Aiming to have an impact on network operations in the 5G era, Deutsche Telekom, China Mobile and Telefonica are among more than a dozen companies that are participating in a three-month project to evaluate ways to tackle challenges associated with Network and Service Management (NSM).
Running from March to June 2017, the “Zero Touch NSM” project also includes Amdocs, Ciena, Dell EMC, Ericsson, HPE, Huawei, IBM, Intel, Infosim, NEC/Netcracker, Nokia, Orchestral Networks and Viavi Solutions.
The goal of Zero Touch NSM is to deliver a concrete guidance proposal to the industry on how the capability can be improved, with the outcome expected to have an impact on network operations in 5G.
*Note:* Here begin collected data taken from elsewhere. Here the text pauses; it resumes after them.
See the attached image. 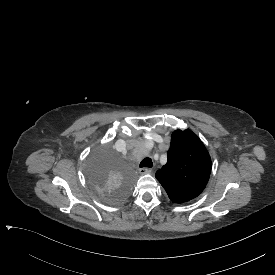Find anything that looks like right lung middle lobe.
I'll use <instances>...</instances> for the list:
<instances>
[{
	"label": "right lung middle lobe",
	"instance_id": "obj_1",
	"mask_svg": "<svg viewBox=\"0 0 275 275\" xmlns=\"http://www.w3.org/2000/svg\"><path fill=\"white\" fill-rule=\"evenodd\" d=\"M87 178L97 198L107 205L120 203L133 188V173L126 157L106 144L94 148Z\"/></svg>",
	"mask_w": 275,
	"mask_h": 275
}]
</instances>
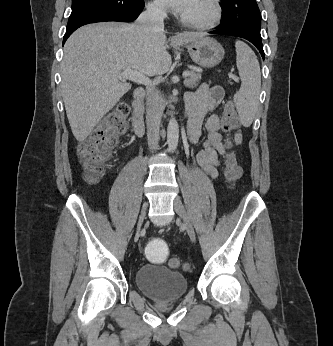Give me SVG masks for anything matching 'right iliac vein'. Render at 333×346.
Instances as JSON below:
<instances>
[{
  "label": "right iliac vein",
  "mask_w": 333,
  "mask_h": 346,
  "mask_svg": "<svg viewBox=\"0 0 333 346\" xmlns=\"http://www.w3.org/2000/svg\"><path fill=\"white\" fill-rule=\"evenodd\" d=\"M146 209H147V204L144 205L141 215H140V219H139V223H138V230L140 229L144 219H145V215H146Z\"/></svg>",
  "instance_id": "right-iliac-vein-1"
}]
</instances>
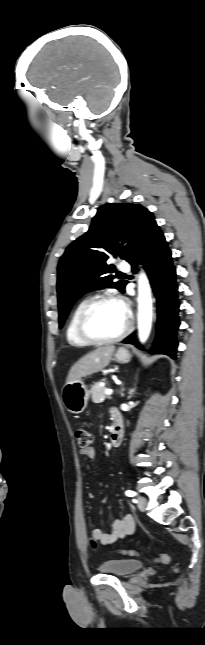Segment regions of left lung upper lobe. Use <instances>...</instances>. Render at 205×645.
Here are the masks:
<instances>
[{
  "label": "left lung upper lobe",
  "instance_id": "obj_1",
  "mask_svg": "<svg viewBox=\"0 0 205 645\" xmlns=\"http://www.w3.org/2000/svg\"><path fill=\"white\" fill-rule=\"evenodd\" d=\"M155 222L153 213L142 205L107 203L98 209L89 230L67 247L58 264L59 328L86 292L105 287L125 290L127 281L112 282L116 269L107 260L119 256L130 262Z\"/></svg>",
  "mask_w": 205,
  "mask_h": 645
}]
</instances>
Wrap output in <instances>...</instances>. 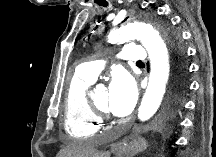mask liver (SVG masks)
Returning a JSON list of instances; mask_svg holds the SVG:
<instances>
[{"mask_svg": "<svg viewBox=\"0 0 216 157\" xmlns=\"http://www.w3.org/2000/svg\"><path fill=\"white\" fill-rule=\"evenodd\" d=\"M108 152H98L88 143L74 142L62 149L57 157H109Z\"/></svg>", "mask_w": 216, "mask_h": 157, "instance_id": "liver-1", "label": "liver"}]
</instances>
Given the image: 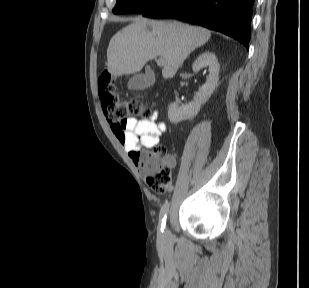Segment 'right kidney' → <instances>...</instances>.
<instances>
[{
	"instance_id": "right-kidney-1",
	"label": "right kidney",
	"mask_w": 309,
	"mask_h": 288,
	"mask_svg": "<svg viewBox=\"0 0 309 288\" xmlns=\"http://www.w3.org/2000/svg\"><path fill=\"white\" fill-rule=\"evenodd\" d=\"M209 67V76L206 83L199 88V91L195 94L193 102L179 106L178 103H172L168 109V118L172 123H179L183 120L193 119L203 104H205L215 88L218 85L219 80V63L214 53L204 52L193 63V72H198L203 67Z\"/></svg>"
}]
</instances>
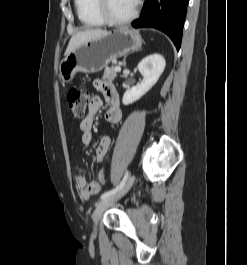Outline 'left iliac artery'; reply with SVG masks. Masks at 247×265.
I'll return each instance as SVG.
<instances>
[{
	"label": "left iliac artery",
	"instance_id": "obj_1",
	"mask_svg": "<svg viewBox=\"0 0 247 265\" xmlns=\"http://www.w3.org/2000/svg\"><path fill=\"white\" fill-rule=\"evenodd\" d=\"M127 178H128V171H126L124 178L114 189L108 190L101 195V199L106 198V197L116 193L118 190H120L124 186Z\"/></svg>",
	"mask_w": 247,
	"mask_h": 265
}]
</instances>
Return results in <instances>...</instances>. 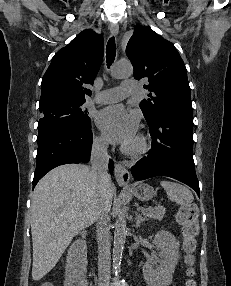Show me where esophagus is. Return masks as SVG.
Segmentation results:
<instances>
[{
	"mask_svg": "<svg viewBox=\"0 0 231 286\" xmlns=\"http://www.w3.org/2000/svg\"><path fill=\"white\" fill-rule=\"evenodd\" d=\"M109 29L112 35H115V36L118 35L119 27L117 24H114V23L110 24ZM114 172H115L116 181L120 186L128 185L129 180H130V173L123 164L115 163Z\"/></svg>",
	"mask_w": 231,
	"mask_h": 286,
	"instance_id": "34e87169",
	"label": "esophagus"
}]
</instances>
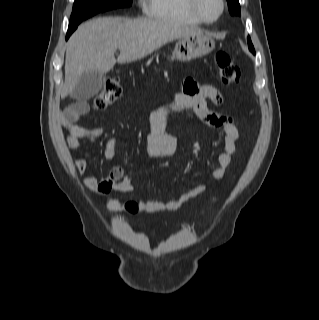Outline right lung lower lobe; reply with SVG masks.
Instances as JSON below:
<instances>
[{
	"label": "right lung lower lobe",
	"instance_id": "98d812e1",
	"mask_svg": "<svg viewBox=\"0 0 319 320\" xmlns=\"http://www.w3.org/2000/svg\"><path fill=\"white\" fill-rule=\"evenodd\" d=\"M73 31H74V30H73ZM73 31L68 30L67 35H66V39H68V38H69V36L72 34V32H73Z\"/></svg>",
	"mask_w": 319,
	"mask_h": 320
}]
</instances>
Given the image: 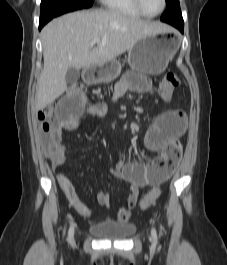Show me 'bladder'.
Instances as JSON below:
<instances>
[{"mask_svg":"<svg viewBox=\"0 0 227 265\" xmlns=\"http://www.w3.org/2000/svg\"><path fill=\"white\" fill-rule=\"evenodd\" d=\"M135 230L132 224L96 223L89 231L96 237L107 240H122L130 237Z\"/></svg>","mask_w":227,"mask_h":265,"instance_id":"1","label":"bladder"}]
</instances>
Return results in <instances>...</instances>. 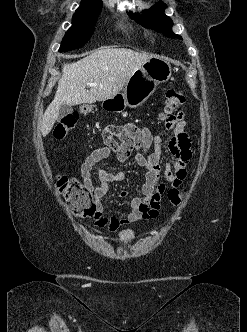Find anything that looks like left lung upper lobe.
Segmentation results:
<instances>
[{"label":"left lung upper lobe","mask_w":247,"mask_h":332,"mask_svg":"<svg viewBox=\"0 0 247 332\" xmlns=\"http://www.w3.org/2000/svg\"><path fill=\"white\" fill-rule=\"evenodd\" d=\"M165 4L158 2L153 8L145 10L142 15L129 13L132 19L142 24L146 28L153 29L157 32L163 33L169 38H179L181 36L174 34L171 30L173 25L172 20L164 14Z\"/></svg>","instance_id":"left-lung-upper-lobe-1"}]
</instances>
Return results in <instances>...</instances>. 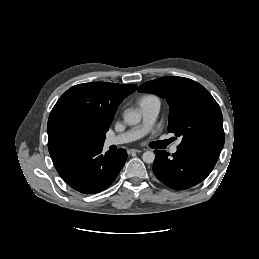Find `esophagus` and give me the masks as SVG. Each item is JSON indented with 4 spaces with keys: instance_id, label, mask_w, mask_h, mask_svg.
Listing matches in <instances>:
<instances>
[{
    "instance_id": "esophagus-1",
    "label": "esophagus",
    "mask_w": 259,
    "mask_h": 259,
    "mask_svg": "<svg viewBox=\"0 0 259 259\" xmlns=\"http://www.w3.org/2000/svg\"><path fill=\"white\" fill-rule=\"evenodd\" d=\"M140 152H142V151L139 149H129L128 150V154H134V153H140Z\"/></svg>"
}]
</instances>
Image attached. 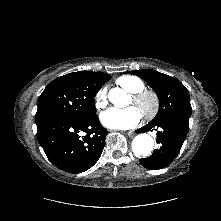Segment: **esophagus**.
Masks as SVG:
<instances>
[{
	"instance_id": "esophagus-1",
	"label": "esophagus",
	"mask_w": 221,
	"mask_h": 221,
	"mask_svg": "<svg viewBox=\"0 0 221 221\" xmlns=\"http://www.w3.org/2000/svg\"><path fill=\"white\" fill-rule=\"evenodd\" d=\"M127 134H128L130 137L134 136V132H133V131H128Z\"/></svg>"
}]
</instances>
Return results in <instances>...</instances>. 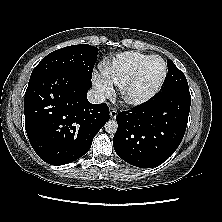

“Automation is the future of network management,” said Kim Kyllesbech Larsen, SVP Technology Economics & Transformation at Deutsche Telekom, in a press release. “As an industry, it is essential that we come together to find a solution to the issues that are hindering the automation of operations and Network and Service Management functionalities.”
The companies acknowledged that SDN and NFV already are having an enormous impact on network operations. But to unleash the full benefits of virtualization and software defined technologies—while increasing the efficiency of network operations—they say the industry must enhance NSM network automation. Developments in edge computing, low latency networks, Artificial Intelligence (AI) and machine learning offer additional benefits that again can only be realized with NSM automation, and the coming introduction of 5G further raises the stakes.
While 5G is still being defined in standards organizations, it’s widely believed that SDN and NFV will play a key role. Deutsche Telekom is one of the contributors to a new white paper (PDF) that provides network operator perspectives on priorities for NFV to deliver the industry vision for 5G systems.
The paper identified common technical features in terms of NFV that should be adopted to accelerate progress and avoid duplication of specification effort across the industry. It advises that network slicing, edge computing, security, reliability and scalability should be taken into account in the context of virtualization.
The NFV movement among telecom operators really kicked off in earnest 2012 when a group of operators penned the first white paper formally launching their initiative. An ETSI NFV Industry Specification Group provides foundational specifications to support mainstream use cases and is looking to accommodate emerging 5G technologies.
RELATED: Google lending SDN expertise to Airtel, SK Telecom
NFV and particularly SDN are concepts that have been at the foundation of the data center business for years, and companies like Google increasingly are lending their expertise to telcos. Google built its networking infrastructure by relying on common design and operational principles to help it deliver services reliably. Last week, Google announced it is partnering with mobile network operators globally, including Bharti Airtel and SK Telecom, to build a platform for operators to run their network services.